The terminology you are discussing comes from The JSR-133 Cookbook for Compiler Writers . As the document says it is a guide for people who are writing compilers that implement the Java Memory Model. It is interpreting the implications of the JMM, and is clearly not intended to be an official specification. The JLS is the specification.
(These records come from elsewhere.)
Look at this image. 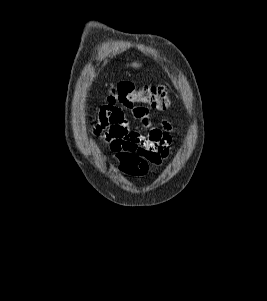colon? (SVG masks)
Here are the masks:
<instances>
[{"label":"colon","mask_w":267,"mask_h":301,"mask_svg":"<svg viewBox=\"0 0 267 301\" xmlns=\"http://www.w3.org/2000/svg\"><path fill=\"white\" fill-rule=\"evenodd\" d=\"M108 100L125 106L145 103L159 110H164L169 105L168 91L164 86L147 85L137 88L131 82H121L110 89Z\"/></svg>","instance_id":"obj_1"}]
</instances>
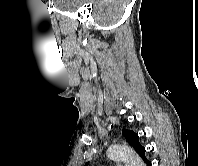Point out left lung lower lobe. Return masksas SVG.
<instances>
[{
	"instance_id": "obj_1",
	"label": "left lung lower lobe",
	"mask_w": 198,
	"mask_h": 166,
	"mask_svg": "<svg viewBox=\"0 0 198 166\" xmlns=\"http://www.w3.org/2000/svg\"><path fill=\"white\" fill-rule=\"evenodd\" d=\"M146 166H151V162L149 160L144 161Z\"/></svg>"
}]
</instances>
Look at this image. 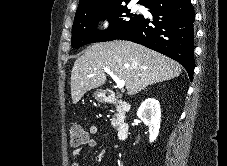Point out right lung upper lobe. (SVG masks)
Instances as JSON below:
<instances>
[{
	"label": "right lung upper lobe",
	"mask_w": 227,
	"mask_h": 166,
	"mask_svg": "<svg viewBox=\"0 0 227 166\" xmlns=\"http://www.w3.org/2000/svg\"><path fill=\"white\" fill-rule=\"evenodd\" d=\"M131 0H79L76 13L90 10L105 9L128 4ZM149 0H139V4L144 5Z\"/></svg>",
	"instance_id": "cb5924a9"
}]
</instances>
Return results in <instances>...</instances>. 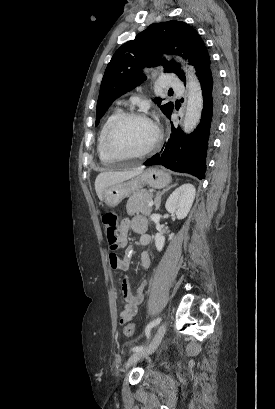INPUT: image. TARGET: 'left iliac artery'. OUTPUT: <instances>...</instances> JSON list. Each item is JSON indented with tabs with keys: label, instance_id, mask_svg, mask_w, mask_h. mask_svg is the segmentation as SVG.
Returning a JSON list of instances; mask_svg holds the SVG:
<instances>
[{
	"label": "left iliac artery",
	"instance_id": "44dca946",
	"mask_svg": "<svg viewBox=\"0 0 275 409\" xmlns=\"http://www.w3.org/2000/svg\"><path fill=\"white\" fill-rule=\"evenodd\" d=\"M160 322H161V317H158V318H156L155 320L151 321V322L146 326L145 334H146V336H147V339L150 338V331H151V329H152L154 326H157ZM144 347H145V346H143V345H141V346H136V347H134L132 350H133V352H137V351H140V350L144 349Z\"/></svg>",
	"mask_w": 275,
	"mask_h": 409
}]
</instances>
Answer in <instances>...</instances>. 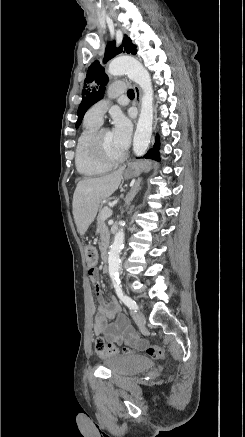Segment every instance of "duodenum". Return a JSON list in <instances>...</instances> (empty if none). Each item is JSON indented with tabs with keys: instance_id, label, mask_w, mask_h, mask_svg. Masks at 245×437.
I'll return each mask as SVG.
<instances>
[{
	"instance_id": "duodenum-1",
	"label": "duodenum",
	"mask_w": 245,
	"mask_h": 437,
	"mask_svg": "<svg viewBox=\"0 0 245 437\" xmlns=\"http://www.w3.org/2000/svg\"><path fill=\"white\" fill-rule=\"evenodd\" d=\"M108 257H109L108 248L106 246H104L101 250V258L104 262V266H103L104 273L108 272Z\"/></svg>"
}]
</instances>
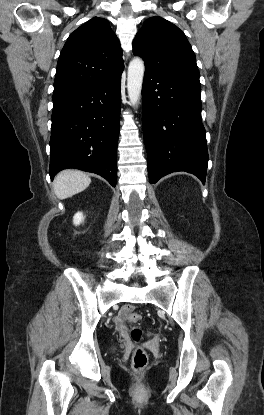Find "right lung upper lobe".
Listing matches in <instances>:
<instances>
[{
    "instance_id": "1",
    "label": "right lung upper lobe",
    "mask_w": 264,
    "mask_h": 415,
    "mask_svg": "<svg viewBox=\"0 0 264 415\" xmlns=\"http://www.w3.org/2000/svg\"><path fill=\"white\" fill-rule=\"evenodd\" d=\"M124 63L106 19L94 17L68 37L57 63L53 95L114 79Z\"/></svg>"
}]
</instances>
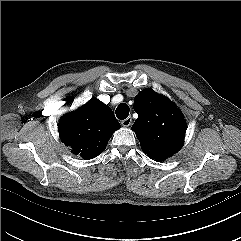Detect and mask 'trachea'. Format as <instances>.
I'll return each mask as SVG.
<instances>
[{"instance_id":"obj_1","label":"trachea","mask_w":241,"mask_h":241,"mask_svg":"<svg viewBox=\"0 0 241 241\" xmlns=\"http://www.w3.org/2000/svg\"><path fill=\"white\" fill-rule=\"evenodd\" d=\"M129 106L125 103H121L117 108H116V116L120 120H124L128 117L129 115Z\"/></svg>"}]
</instances>
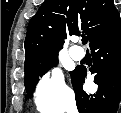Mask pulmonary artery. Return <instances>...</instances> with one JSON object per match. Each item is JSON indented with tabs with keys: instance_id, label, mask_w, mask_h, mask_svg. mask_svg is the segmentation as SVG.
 <instances>
[{
	"instance_id": "obj_1",
	"label": "pulmonary artery",
	"mask_w": 121,
	"mask_h": 113,
	"mask_svg": "<svg viewBox=\"0 0 121 113\" xmlns=\"http://www.w3.org/2000/svg\"><path fill=\"white\" fill-rule=\"evenodd\" d=\"M84 51L82 49L77 48V46H72L70 49V56L72 59L79 61L84 58Z\"/></svg>"
}]
</instances>
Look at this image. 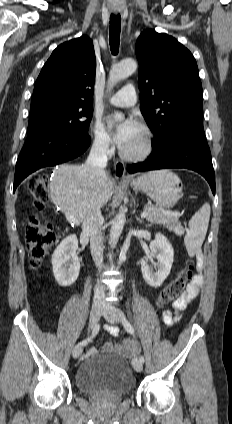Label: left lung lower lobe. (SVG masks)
Returning a JSON list of instances; mask_svg holds the SVG:
<instances>
[{
  "label": "left lung lower lobe",
  "instance_id": "0a47b994",
  "mask_svg": "<svg viewBox=\"0 0 232 424\" xmlns=\"http://www.w3.org/2000/svg\"><path fill=\"white\" fill-rule=\"evenodd\" d=\"M152 154L145 162L133 164L129 172L164 168H187L200 173L215 194V174L209 146L200 118L173 125L162 140L152 142Z\"/></svg>",
  "mask_w": 232,
  "mask_h": 424
}]
</instances>
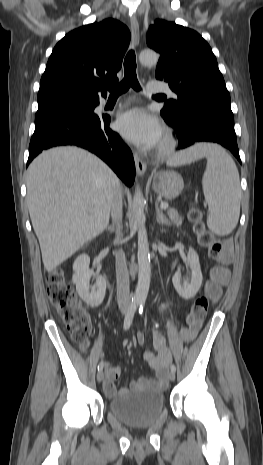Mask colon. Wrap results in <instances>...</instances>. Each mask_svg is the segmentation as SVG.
Returning a JSON list of instances; mask_svg holds the SVG:
<instances>
[{"mask_svg":"<svg viewBox=\"0 0 263 465\" xmlns=\"http://www.w3.org/2000/svg\"><path fill=\"white\" fill-rule=\"evenodd\" d=\"M189 217L193 223L199 244L207 249L212 258H218L222 252V245L205 228L200 211L192 209ZM48 296L72 339L82 346H86L91 332V319L66 280L63 271L56 270L50 274L48 278ZM209 303L210 300L207 295H202L195 300L186 319L190 330L195 331L199 323L202 322Z\"/></svg>","mask_w":263,"mask_h":465,"instance_id":"colon-1","label":"colon"}]
</instances>
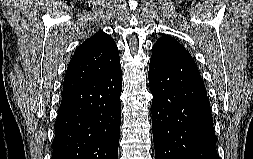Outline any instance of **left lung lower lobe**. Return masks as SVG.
Segmentation results:
<instances>
[{"label": "left lung lower lobe", "mask_w": 253, "mask_h": 159, "mask_svg": "<svg viewBox=\"0 0 253 159\" xmlns=\"http://www.w3.org/2000/svg\"><path fill=\"white\" fill-rule=\"evenodd\" d=\"M155 159H220L206 89L193 59L152 55Z\"/></svg>", "instance_id": "left-lung-lower-lobe-1"}]
</instances>
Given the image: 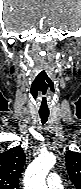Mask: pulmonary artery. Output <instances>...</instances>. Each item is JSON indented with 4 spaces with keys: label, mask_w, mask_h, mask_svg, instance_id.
<instances>
[{
    "label": "pulmonary artery",
    "mask_w": 81,
    "mask_h": 189,
    "mask_svg": "<svg viewBox=\"0 0 81 189\" xmlns=\"http://www.w3.org/2000/svg\"><path fill=\"white\" fill-rule=\"evenodd\" d=\"M46 181L49 189H63L62 180L56 173L49 174Z\"/></svg>",
    "instance_id": "1"
}]
</instances>
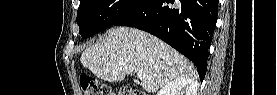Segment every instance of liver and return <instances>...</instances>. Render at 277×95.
<instances>
[{
    "instance_id": "liver-1",
    "label": "liver",
    "mask_w": 277,
    "mask_h": 95,
    "mask_svg": "<svg viewBox=\"0 0 277 95\" xmlns=\"http://www.w3.org/2000/svg\"><path fill=\"white\" fill-rule=\"evenodd\" d=\"M81 64L97 78L118 82L135 72L143 78L134 80L148 93H154L179 78L196 79L189 61L159 38L129 27L108 30L104 38L87 48Z\"/></svg>"
}]
</instances>
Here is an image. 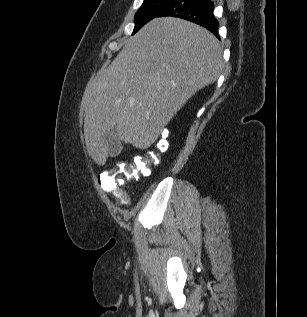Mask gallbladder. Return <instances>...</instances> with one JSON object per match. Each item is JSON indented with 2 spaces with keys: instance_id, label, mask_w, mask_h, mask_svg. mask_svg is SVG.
<instances>
[{
  "instance_id": "obj_1",
  "label": "gallbladder",
  "mask_w": 307,
  "mask_h": 317,
  "mask_svg": "<svg viewBox=\"0 0 307 317\" xmlns=\"http://www.w3.org/2000/svg\"><path fill=\"white\" fill-rule=\"evenodd\" d=\"M106 140L108 141V153L111 157H116L122 150V144L118 136L116 135V129L113 128L107 135Z\"/></svg>"
}]
</instances>
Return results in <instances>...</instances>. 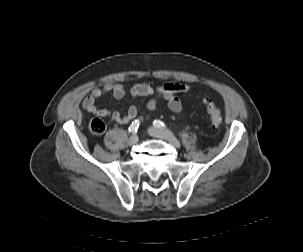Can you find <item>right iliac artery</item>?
Instances as JSON below:
<instances>
[{"label":"right iliac artery","mask_w":303,"mask_h":252,"mask_svg":"<svg viewBox=\"0 0 303 252\" xmlns=\"http://www.w3.org/2000/svg\"><path fill=\"white\" fill-rule=\"evenodd\" d=\"M139 127V122L137 120H135L134 122H132V124L129 126V132H136L137 129Z\"/></svg>","instance_id":"1"}]
</instances>
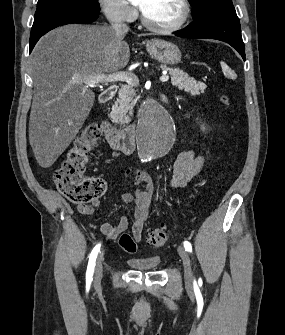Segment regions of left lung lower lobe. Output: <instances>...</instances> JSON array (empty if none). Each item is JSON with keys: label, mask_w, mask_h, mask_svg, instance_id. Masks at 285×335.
I'll return each instance as SVG.
<instances>
[{"label": "left lung lower lobe", "mask_w": 285, "mask_h": 335, "mask_svg": "<svg viewBox=\"0 0 285 335\" xmlns=\"http://www.w3.org/2000/svg\"><path fill=\"white\" fill-rule=\"evenodd\" d=\"M177 36L194 39H216L234 47L245 60L244 43L241 36L240 22L234 7H212L196 17Z\"/></svg>", "instance_id": "0a47b994"}]
</instances>
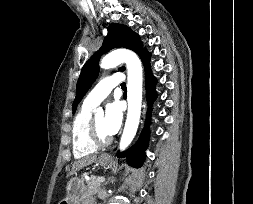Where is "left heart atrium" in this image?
I'll return each mask as SVG.
<instances>
[{"mask_svg":"<svg viewBox=\"0 0 253 204\" xmlns=\"http://www.w3.org/2000/svg\"><path fill=\"white\" fill-rule=\"evenodd\" d=\"M123 111L117 101L111 102L106 106L105 130L109 135L118 132L122 124Z\"/></svg>","mask_w":253,"mask_h":204,"instance_id":"39dd6f15","label":"left heart atrium"}]
</instances>
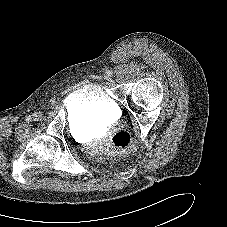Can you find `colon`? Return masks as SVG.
Listing matches in <instances>:
<instances>
[{
  "instance_id": "colon-1",
  "label": "colon",
  "mask_w": 227,
  "mask_h": 227,
  "mask_svg": "<svg viewBox=\"0 0 227 227\" xmlns=\"http://www.w3.org/2000/svg\"><path fill=\"white\" fill-rule=\"evenodd\" d=\"M130 146V135L127 132H118L109 139L103 141L101 149L107 153L119 154L128 150Z\"/></svg>"
}]
</instances>
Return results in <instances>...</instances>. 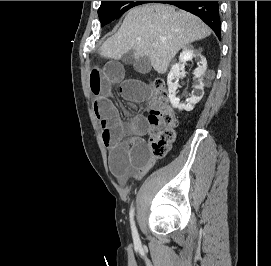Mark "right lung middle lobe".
<instances>
[{
  "instance_id": "right-lung-middle-lobe-1",
  "label": "right lung middle lobe",
  "mask_w": 271,
  "mask_h": 266,
  "mask_svg": "<svg viewBox=\"0 0 271 266\" xmlns=\"http://www.w3.org/2000/svg\"><path fill=\"white\" fill-rule=\"evenodd\" d=\"M150 2L151 1H102L98 9L101 26H105L111 21L120 18L123 13L132 7Z\"/></svg>"
}]
</instances>
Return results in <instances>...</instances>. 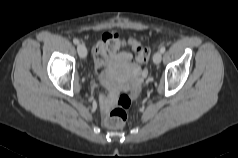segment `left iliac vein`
I'll return each mask as SVG.
<instances>
[{
  "mask_svg": "<svg viewBox=\"0 0 238 158\" xmlns=\"http://www.w3.org/2000/svg\"><path fill=\"white\" fill-rule=\"evenodd\" d=\"M161 59H162L161 52L158 51L153 55V62L155 64H159L161 62Z\"/></svg>",
  "mask_w": 238,
  "mask_h": 158,
  "instance_id": "left-iliac-vein-1",
  "label": "left iliac vein"
}]
</instances>
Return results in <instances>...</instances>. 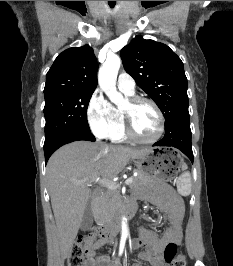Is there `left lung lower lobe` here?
Here are the masks:
<instances>
[{"mask_svg": "<svg viewBox=\"0 0 233 266\" xmlns=\"http://www.w3.org/2000/svg\"><path fill=\"white\" fill-rule=\"evenodd\" d=\"M188 109L177 113L167 125L162 140L153 146H172L181 150L193 163L191 129Z\"/></svg>", "mask_w": 233, "mask_h": 266, "instance_id": "left-lung-lower-lobe-1", "label": "left lung lower lobe"}]
</instances>
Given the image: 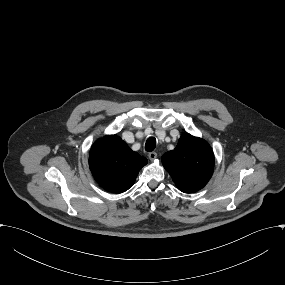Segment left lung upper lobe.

The section in the JSR-133 Cookbook on memory barriers classifies them in terms of the way that they constrain specific sequences of loads and stores. For StoreStore barriers it says:

The sequence: Store1; StoreStore; Store2 Store1; StoreStore; Store2 Store1; StoreStore; Store2 ensures that Store1's data are visible to other processors (ie, flushed to memory) before the data associated with Store2 and all subsequent store instructions. In general, StoreStore barriers are needed on processors that do not otherwise guarantee strict ordering of flushes from write buffers and/or caches to other processors or main memory.

As you can see, a StoreStore barrier only constrains the behavior of store operations.

In your example, you have a load followed by a store . The semantics of a StoreStore barrier says nothing about load operations. Therefore, the reordering that you propose is allowed.

This is answering just the updated part of your Question.

First of all, the example you have presented is not Java code. Therefore we cannot apply JMM reasoning to it. (Just so that we are clear about this.)

If you want to understand how Java code behaves, forget about memory barriers . The Java Memory Model tells you everything that you need to do in order for the memory reads and writes to have guaranteed behavior. And everything you need know in order to reason about (correct) behavior. So:

  • Write your Java code
  • Analyze the code to ensure that there are proper happens before chains in all cases where on thread needs to read a value written by another thread.
  • Leave the problem of compiling your (correct) Java code to machine instructions to the compiler.

Looking at the sequences of pseudo-instructions in your example, they don't make much sense. I don't think that a real Java compiler would (internally) use barriers like that when compiling real Java code. Rather, I think there would be a StoreLoad memory barrier after each volatile write and before each volatile read.

Lets consider some real Java code snippets:

public int a;
public volatile int b;

// thread "one"
{
  a = 1;
  b = 2;
}

// thread "two"
{ 
  if (b == 2) {
      print(a);
  }
}

Now assuming that the code in thread "two" is executed after thread "one", there will be a happens-before chain like this:

  • a = 1 happens-before b = 2
  • b = 2 happens-before b == 2
  • b == 2 happens-before print(a)

Unless there is some other code involved, the happens-before chain means that thread "two" will print "1".

Note:

  1. It is not necessary to consider the memory barriers that the compiler uses when compiling the code.
  2. The barriers are implementation specific and internal to the compiler.
  3. If you look at the native code you won't see memory barriers per se . You will see native instructions that have the required semantics to ensure that the (hidden) memory barrier is present.